That was how it was I came to know Sandy Mackaye, whose old book-shop I used to pass on my walk homeward. One evening, as I was reading one of the books on his stall, the old man called me in and asked me abruptly my name, and trade, and family.

I told him all, and confessed my love of books. And Mackaye encouraged me, and taught me Latin, and soon had me to lodge in his old shop, for my mother in her stern religion would not have me at home because I could not believe in the Christianity which I heard preached in the Baptist chapel.

II.--I Move Among the Gentlefolks

The death of our employer threw many of us out of work, for the son who succeeded to the business determined to go ahead with the times, and to that end decided to go in for the "show-trade"; which meant an alteration in the premises, the demolition of the work-rooms, and the giving out of the work to be made up at the men's own homes.
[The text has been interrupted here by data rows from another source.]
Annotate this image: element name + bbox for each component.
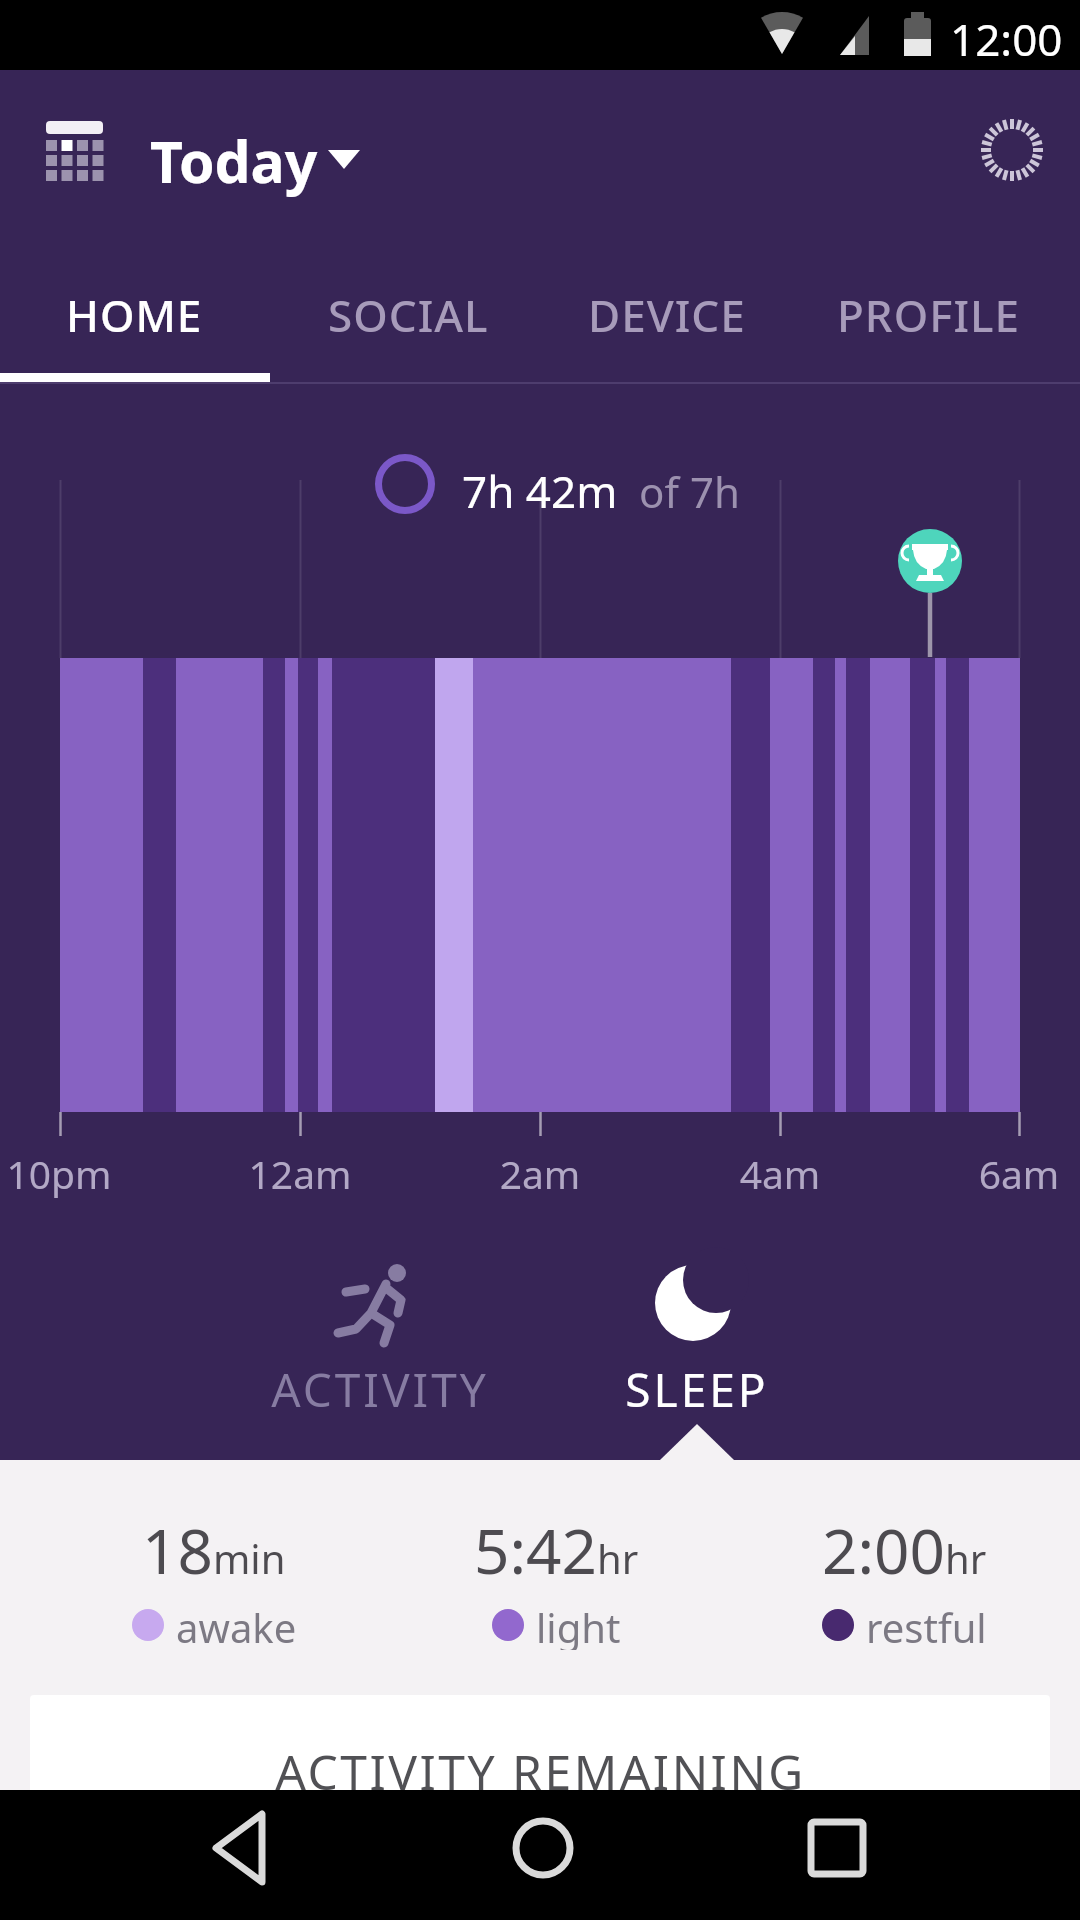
- button[interactable]: [772, 1790, 902, 1920]
- button[interactable]: ACTIVITY REMAINING: [30, 1695, 1050, 1920]
- staticText: 12:00: [950, 9, 1070, 69]
- staticText: light: [536, 1600, 621, 1650]
- button[interactable]: [176, 1790, 306, 1920]
- staticText: SOCIAL: [328, 285, 489, 345]
- button[interactable]: DEVICE: [532, 282, 802, 348]
- staticText: 2:00hr: [822, 1508, 987, 1592]
- staticText: HOME: [66, 285, 203, 345]
- button[interactable]: [478, 1790, 608, 1920]
- staticText: 12am: [230, 1147, 370, 1200]
- staticText: DEVICE: [588, 285, 746, 345]
- staticText: SLEEP: [547, 1358, 847, 1421]
- staticText: 4am: [710, 1147, 850, 1200]
- staticText: 7h 42m of 7h: [462, 461, 740, 521]
- button[interactable]: SOCIAL: [273, 282, 543, 348]
- staticText: awake: [176, 1600, 297, 1650]
- button[interactable]: [580, 1250, 820, 1420]
- staticText: 6am: [949, 1147, 1080, 1200]
- staticText: ACTIVITY: [180, 1358, 580, 1421]
- staticText: 10pm: [0, 1147, 129, 1200]
- staticText: Today: [150, 122, 400, 200]
- button[interactable]: [260, 1250, 500, 1420]
- button[interactable]: [370, 455, 680, 519]
- staticText: ACTIVITY REMAINING: [275, 1739, 806, 1804]
- staticText: 2am: [470, 1147, 610, 1200]
- staticText: PROFILE: [837, 285, 1020, 345]
- staticText: 18min: [142, 1508, 286, 1592]
- button[interactable]: PROFILE: [793, 282, 1063, 348]
- button[interactable]: [30, 105, 360, 195]
- staticText: 5:42hr: [474, 1508, 639, 1592]
- staticText: restful: [866, 1600, 987, 1650]
- button[interactable]: HOME: [0, 282, 269, 348]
Mackaye would have me stay with him.

"Ye'll just mind the shop, and dust the books whiles," he said.

But this I would not do, for I thought the old man could not afford to keep me in addition to himself. Then he suggested that I should go to Cambridge and see my cousin, with a view to getting the poems published which I had been writing ever since I started tailoring.

"He's bound to it by blude," said Sandy; "and I'm thinking ye'd better try to get a list o' subscribers."

So to Cambridge I went.

It was some time since I had seen my cousin George, and at our last meeting he had taken me to the Dulwich Gallery. It was there that two young ladies, one so beautiful that I was dazzled, and an elderly clergyman, whom my cousin told me was a dean, had spoken to me about the pictures, and that interview marked a turning point in my life. When I got to Cambridge, and had found my cousin's rooms, I was received kindly enough.